At the beginning of the year, the Sensex was at 27,499.42 that surged to an all-time high of 30,024.74 on March 4, 2015 and thereafter concerns over India's slow economic recovery, concerns over US Fed hiking interest rates, slowdown in FII flows, weak Indian currency and rising crude oil prices from its low pulled down the BSE Sensex. From the all-time high levels the Sensex in the past three months has lost 12 per cent.
The Sensex losing 12 per cent from its high isn't much of a worry and the market has already discounted the slowdown in corporate performance.
The uncertainty over monsoon, slowdown in economic recovery, the pain in the banking system and food inflation may keep markets subdued for some time following the pain surrounding domestic issues, but the really concerns currently for Indian market is the slowdown in the foreign flows following uncertainty in the global economy.
In the last 40 days the FIIs have removed slightly more than $1 billion.
All eyes will be on the US Fed which will review the US monetary policy on Tuesday and Wednesday, June 16 and 17, 2015. Though not much is expected as the market feels US will keep rates unchanged, but everyone will be interested to know when the US Fed will increase rates in US when the other major economies in the world are struggling for growth.

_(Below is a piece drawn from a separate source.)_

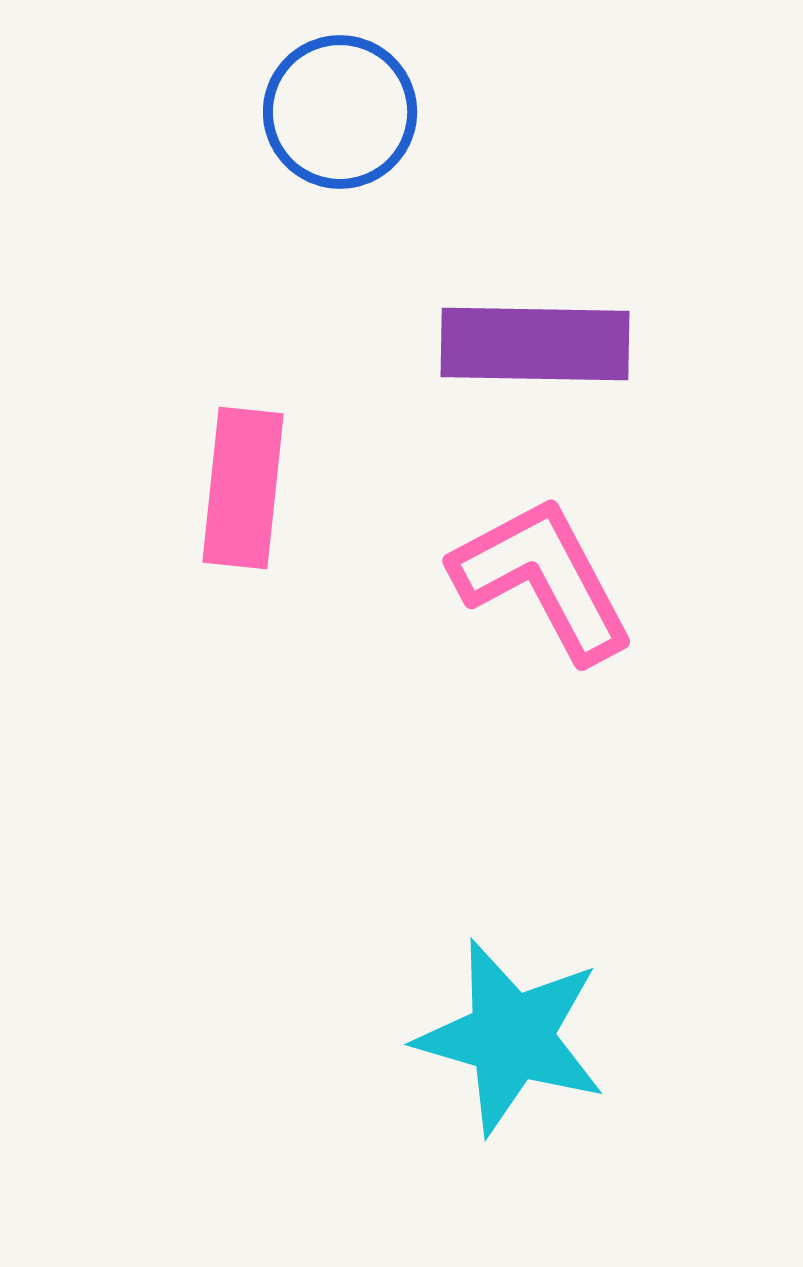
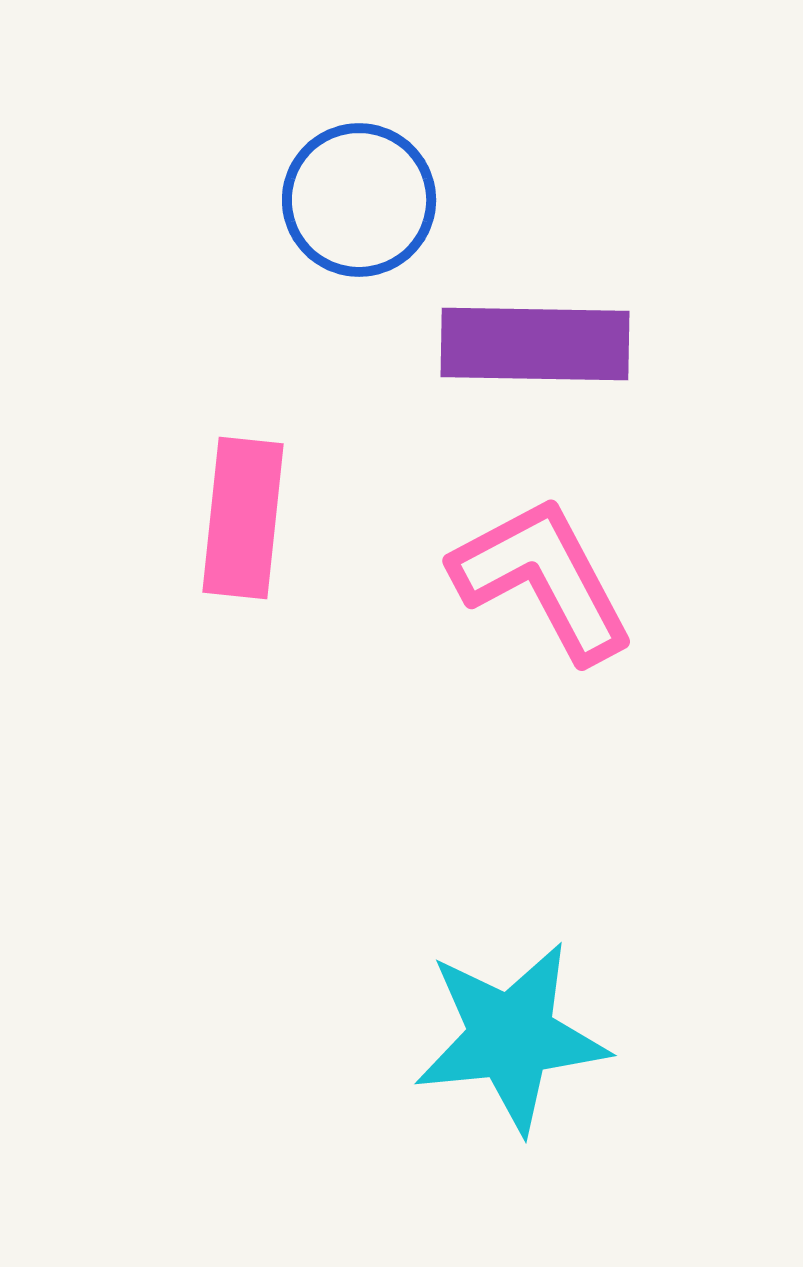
blue circle: moved 19 px right, 88 px down
pink rectangle: moved 30 px down
cyan star: rotated 22 degrees counterclockwise
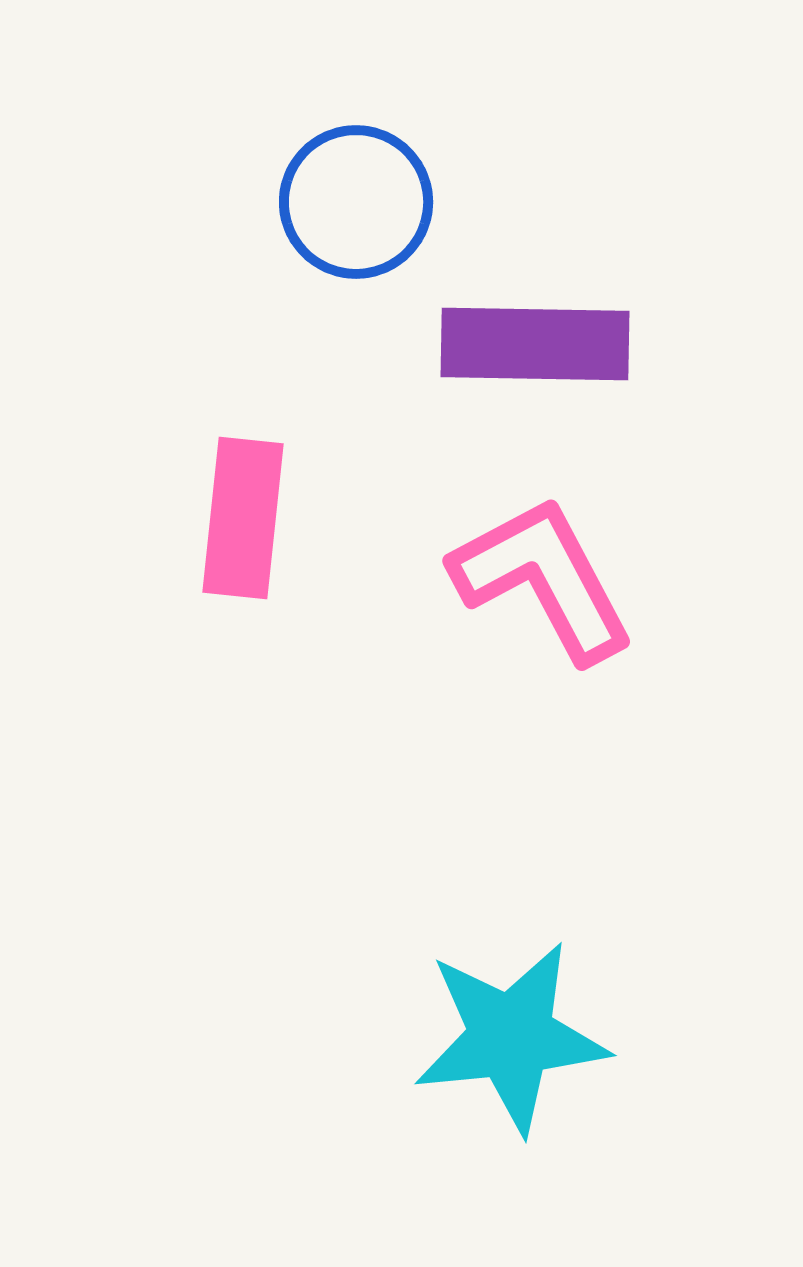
blue circle: moved 3 px left, 2 px down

On June 18 and 19, Bank of Japan will review its monetary policy.
Though market is concerned of US raising rates, in reality weak data will see US Fed keep easy liquidity situation with a possibility of a fourth quantitative easing in the coming months.
Similarly there are new concerns emerging in the Euro-zone of some banks on verge of bankruptcy is creating jittery in the markets.
Though another Lehman Brothers will be a disaster for the globe, it's still a low probability as the governments across the globe will try and avoid such disaster.
But the weakness in the global economy will see easy liquidity situation in the world.
Coming back to the Indian market lack of trigger has seen almost everyone becoming cautious and the week is expected to remain volatile.
Though IIP data and CPI data has been a surprise and would be interesting to see how market will react, but the positive will be short lived following overall uncertainty and weakness in the domestic and global economy.
However as reiterated in the past the current market condition is not a market to experiment but stick to fundamentals. Saying that rather than waiting on a sideline it could be a good idea to venture on dips because the negative in the domestic market has been factored and with global liquidity to remain easy some flows would come into the markets like India which is structurally still strong and sound. One of the reasons being global pension and superannuation funds that want more returns on their investments.
They are looking for markets like India which can deliver them 9-10 per cent return minus the currency risk.
India gives this opportunity and money will come in and therefore Indian investors should not look at India from a domestic standpoint but from a global standpoint for investment in debt or equity.